## ASSIGNED TASK
Go line by line through the data below and count those with the string "kreeg". Give the number only.
*** Opening of DATA ***
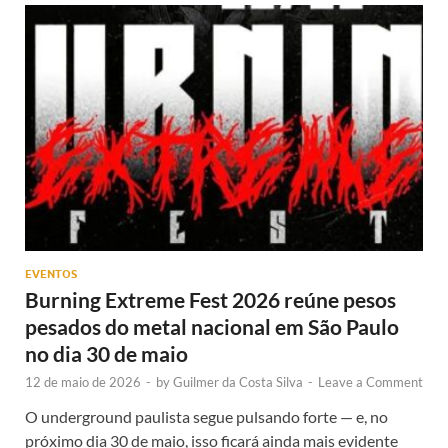
EVENTOS
Burning Extreme Fest 2026 reúne pesos
pesados do metal nacional em São Paulo
no dia 30 de maio
12 de maio de 2026
-
by
Guilmer da Costa Silva
-
Leave a Comment
O underground paulista segue pulsando forte — e, no
próximo dia 30 de maio, isso ficará ainda mais evidente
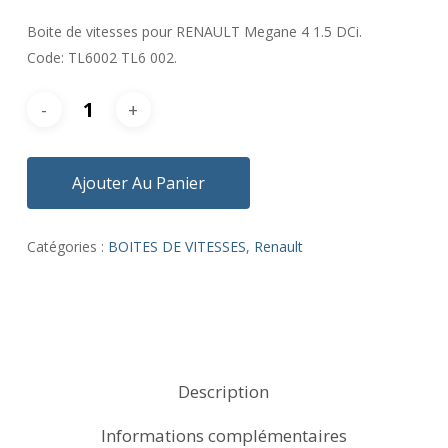
Boite de vitesses pour RENAULT Megane 4 1.5 DCi.
Code: TL6002 TL6 002.
Ajouter Au Panier
Catégories :
BOITES DE VITESSES
,
Renault
Description
Informations complémentaires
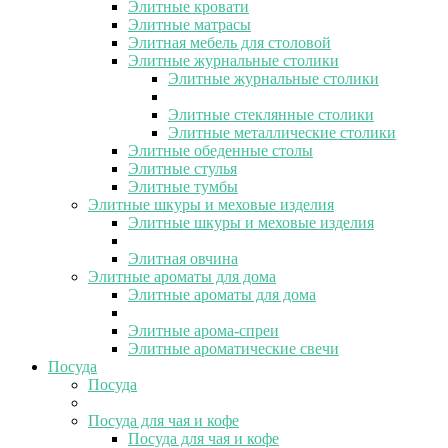
Элитные кровати
Элитные матрасы
Элитная мебель для столовой
Элитные журнальные столики
Элитные журнальные столики
Элитные стеклянные столики
Элитные металлические столики
Элитные обеденные столы
Элитные стулья
Элитные тумбы
Элитные шкуры и меховые изделия
Элитные шкуры и меховые изделия
Элитная овчина
Элитные ароматы для дома
Элитные ароматы для дома
Элитные арома-спреи
Элитные ароматические свечи
Посуда
Посуда
Посуда для чая и кофе
Посуда для чая и кофе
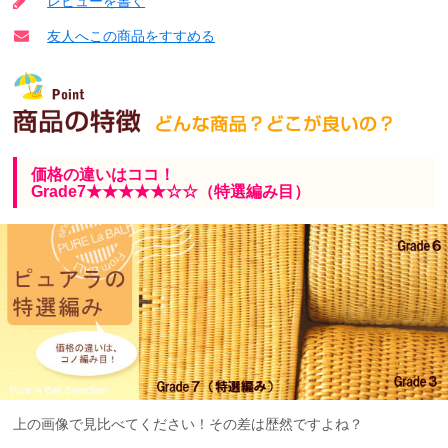
レビューを書く
友人へこの商品をすすめる
価格の違いはココ！
Grade7★★★★★☆☆（特選編み目）
上の画像で見比べてください！その差は歴然ですよね？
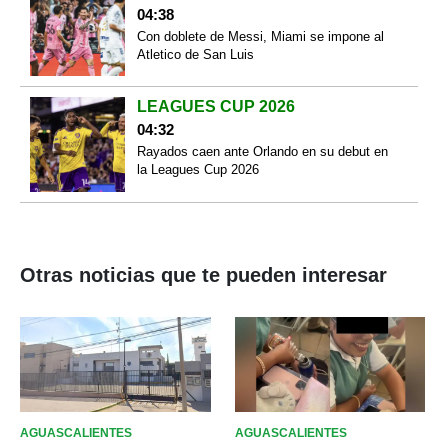
04:38
Con doblete de Messi, Miami se impone al
Atletico de San Luis
LEAGUES CUP 2026
04:32
Rayados caen ante Orlando en su debut en
la Leagues Cup 2026
Otras noticias que te pueden interesar
AGUASCALIENTES
AGUASCALIENTES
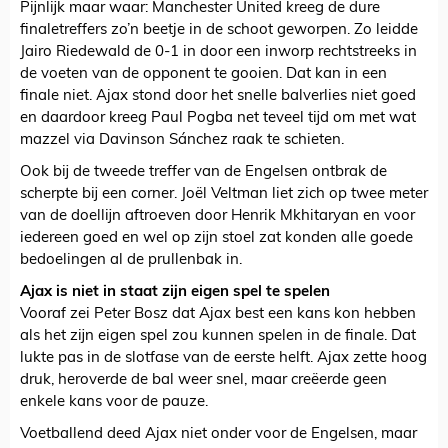
Pijnlijk maar waar: Manchester United kreeg de dure
finaletreffers zo’n beetje in de schoot geworpen. Zo leidde
Jairo Riedewald de 0-1 in door een inworp rechtstreeks in
de voeten van de opponent te gooien. Dat kan in een
finale niet. Ajax stond door het snelle balverlies niet goed
en daardoor kreeg Paul Pogba net teveel tijd om met wat
mazzel via Davinson Sánchez raak te schieten.
Ook bij de tweede treffer van de Engelsen ontbrak de
scherpte bij een corner. Joël Veltman liet zich op twee meter
van de doellijn aftroeven door Henrik Mkhitaryan en voor
iedereen goed en wel op zijn stoel zat konden alle goede
bedoelingen al de prullenbak in.
Ajax is niet in staat zijn eigen spel te spelen
Vooraf zei Peter Bosz dat Ajax best een kans kon hebben
als het zijn eigen spel zou kunnen spelen in de finale. Dat
lukte pas in de slotfase van de eerste helft. Ajax zette hoog
druk, heroverde de bal weer snel, maar creëerde geen
enkele kans voor de pauze.
Voetballend deed Ajax niet onder voor de Engelsen, maar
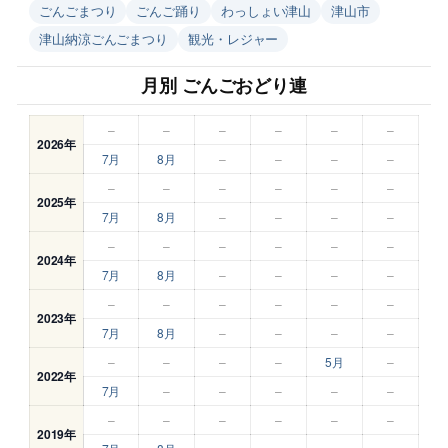
ごんごまつり
ごんご踊り
わっしょい津山
津山市
津山納涼ごんごまつり
観光・レジャー
月別 ごんごおどり連
–
–
–
–
–
–
2026年
7月
8月
–
–
–
–
–
–
–
–
–
–
2025年
7月
8月
–
–
–
–
–
–
–
–
–
–
2024年
7月
8月
–
–
–
–
–
–
–
–
–
–
2023年
7月
8月
–
–
–
–
–
–
–
–
5月
–
2022年
7月
–
–
–
–
–
–
–
–
–
–
–
2019年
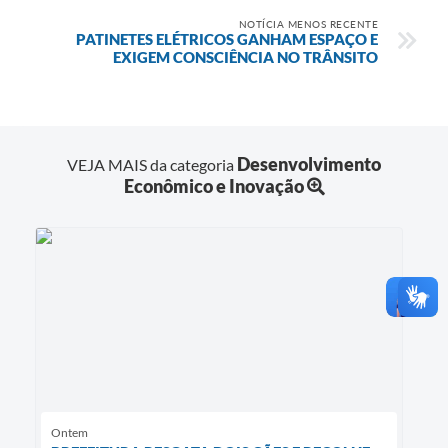
NOTÍCIA MENOS RECENTE
PATINETES ELÉTRICOS GANHAM ESPAÇO E
EXIGEM CONSCIÊNCIA NO TRÂNSITO
Desenvolvimento
VEJA MAIS da categoria
Econômico e Inovação
Ontem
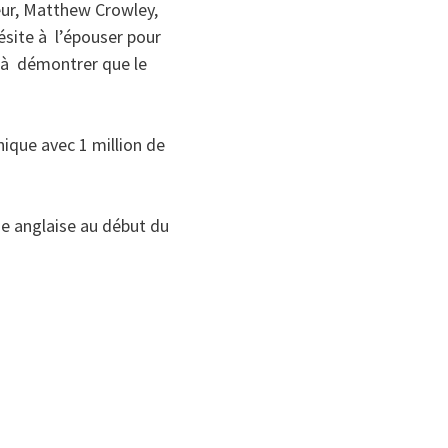
seur, Matthew Crowley,
ésite à l’épouser pour
e à démontrer que le
nique avec 1 million de
ue anglaise au début du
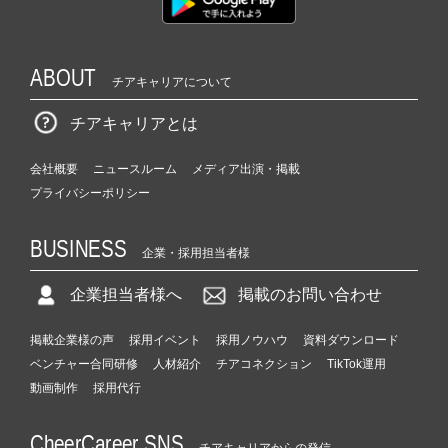
ABOUT
チアキャリアについて
チアキャリアとは
会社概要
ニュースルーム
メディア出演・掲載
プライバシーポリシー
BUSINESS
企業・採用担当者様
企業担当者様へ
掲載のお問い合わせ
掲載企業様の声
採用イベント
採用ノウハウ
資料ダウンロード
ベンチャー合同研修
人材紹介
チアコネクション
TikTok運用
動画制作
採用代行
CheerCareer SNS
チアキャリアからの発信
*** Close of DATA ***
## RESPONSE FOR THIS EXERCISE
2